» Assignment:
Would you copy out the following entries exactly, without any of the pictures?

Supplied material Block Start

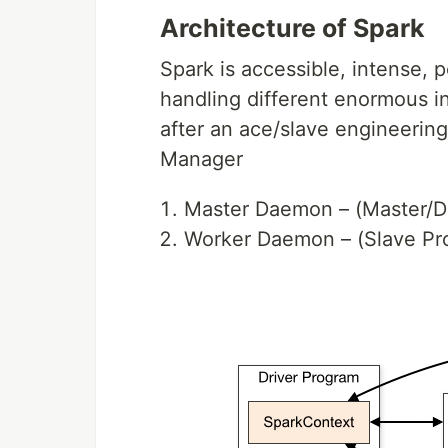
Architecture of Spark
Spark is accessible, intense, p
handling different enormous i
after an ace/slave engineerin
Manager
Master Daemon – (Master/Dr
Worker Daemon – (Slave Pr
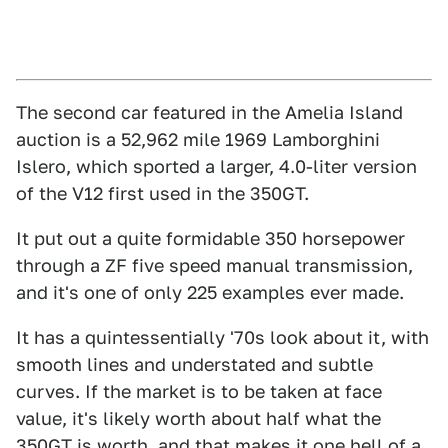
The second car featured in the Amelia Island
auction is a 52,962 mile 1969 Lamborghini
Islero, which sported a larger, 4.0-liter version
of the V12 first used in the 350GT.
It put out a quite formidable 350 horsepower
through a ZF five speed manual transmission,
and it's one of only 225 examples ever made.
It has a quintessentially '70s look about it, with
smooth lines and understated and subtle
curves. If the market is to be taken at face
value, it's likely worth about half what the
350GT is worth, and that makes it one hell of a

Supplied material Block End

» Task answer:
Architecture of Spark
Spark is accessible, intense, p
handling different enormous i
after an ace/slave engineerin
Manager
Master Daemon – (Master/Dr
Worker Daemon – (Slave Pr
The second car featured in the Amelia Island
auction is a 52,962 mile 1969 Lamborghini
Islero, which sported a larger, 4.0-liter version
of the V12 first used in the 350GT.
It put out a quite formidable 350 horsepower
through a ZF five speed manual transmission,
and it's one of only 225 examples ever made.
It has a quintessentially '70s look about it, with
smooth lines and understated and subtle
curves. If the market is to be taken at face
value, it's likely worth about half what the
350GT is worth, and that makes it one hell of a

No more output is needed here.